Assignment: build out a decision tree, compute the EMV of each decision, and answer the two questions
below. Upload the completed assignment for credit.

Scenario: suppose your organization is using a legacy software. Some influential stakeholders believe
that by upgrading this software your organization can save millions, while others feel that staying with
the legacy software is the safest option, even though it is not meeting the current company needs. The
stakeholders supporting the upgrade of the software are further split into two factions: those that
support buying the new software and those that support building the new software in-house. Confusion
reigns in the meeting room with stakeholders pointing out negative risks for each option.

By exploring all possibilities and consequences, you can quantify the decisions and convince
stakeholders. This is known as Decision Tree Analysis.

In this scenario, you can either:

• Build the new software: To build the new software, the associated cost is $500,000.

• Buy the new software: To buy the new software, the associated cost is $750,000.

• Stay with the legacy software: If the company decides to stay with the legacy software, the
associated cost is maintenance and will amount to $100,000.

1. Build a decision tree using the 3 scenarios above.

 The Build the New Software and Buy the New Software options will lead to either a successful
deployment or an unsuccessful one. Add this detail to the decision tree.

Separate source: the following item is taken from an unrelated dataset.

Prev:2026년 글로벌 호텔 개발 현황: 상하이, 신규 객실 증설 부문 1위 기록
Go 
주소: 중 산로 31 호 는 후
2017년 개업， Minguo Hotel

o If the deployment is successful then the impact is zero, because the risk will not
have materialized. Add this detail to the decision tree.
o However, if the deployment is unsuccessful, then the risk will materialize and the
impact is $2 million. Add this detail to the decision tree.

 The Stay with the Legacy Software option will lead to only one impact, which is $2 million,
because the legacy software is not currently meeting the needs of the company, and it won’t
meet the needs should there be growth (in this example, we have assumed that the company
will have growth). Add this detail to the decision tree.

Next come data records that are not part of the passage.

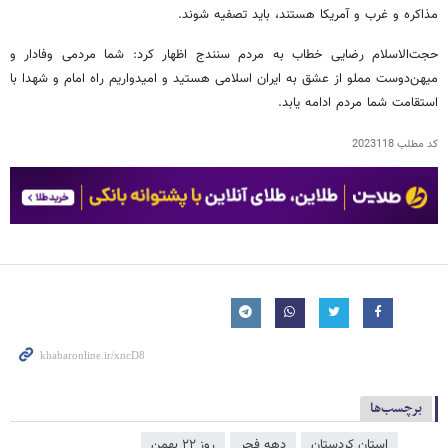
مذاکره و غرب و آمریکا هستند، باید تصفیه شوند.
حجت‌الاسلام رضایی خطاب به مردم سنندج اظهار کرد: شما مردمی وفادار و
میهن‌دوست مملو از عشق به ایران اسلامی هستید و امیدواریم راه امام و شهدا با
استقامت شما مردم ادامه یابد.
کد مطلب
2023118
برچسب‌ها
استان کردستان
دهه فجر
روز ۲۲ بهمن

At this point, you should have something that looks like this (first one is done for you):
Next set of detail:

• The risk associated with Build the New Software is assessed at 40%.

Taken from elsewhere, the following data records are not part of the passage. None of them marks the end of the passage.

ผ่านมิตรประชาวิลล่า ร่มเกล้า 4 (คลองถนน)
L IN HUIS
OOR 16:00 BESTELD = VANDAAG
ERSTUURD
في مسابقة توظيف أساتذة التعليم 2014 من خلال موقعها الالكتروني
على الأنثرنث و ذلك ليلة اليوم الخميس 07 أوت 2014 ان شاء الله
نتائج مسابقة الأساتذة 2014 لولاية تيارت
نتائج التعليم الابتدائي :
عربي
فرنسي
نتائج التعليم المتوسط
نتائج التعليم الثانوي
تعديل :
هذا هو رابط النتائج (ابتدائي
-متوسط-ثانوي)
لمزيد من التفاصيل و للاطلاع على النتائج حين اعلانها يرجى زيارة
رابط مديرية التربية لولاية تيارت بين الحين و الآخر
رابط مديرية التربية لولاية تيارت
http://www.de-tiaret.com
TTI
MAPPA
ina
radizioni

• The risk associated with Buy the New Software is assessed at 5%.

• The risk associated with Stay with the Legacy Software is assessed at 100%.

2a. Using these values, determine the EMV (expected monetary value) for each decision. Recall that
$2,000,000 is the impact. The first has been done for you:

Build the New Software: $2,000,000 x 0.4 = $800,000 (risk * risk value)

Buy the New Software:

Staying with Legacy Software:

2b. Now add up the setup costs to each EMV. Recall the cost of each option. The first has been done
for you:
Build the New Software: $500,000 + $800,000 = $1,300,000 (cost + EMV)

Buy the New Software:

Staying with Legacy Software:

3. Using your decision tree and the values of each decision, answer the following questions:

a) Which option is the most expensive (highest EMV)? Build, Buy, or Stay with Legacy?
b) What is the best decision (lowest EMV)? Build, Buy, or Stay with Legacy?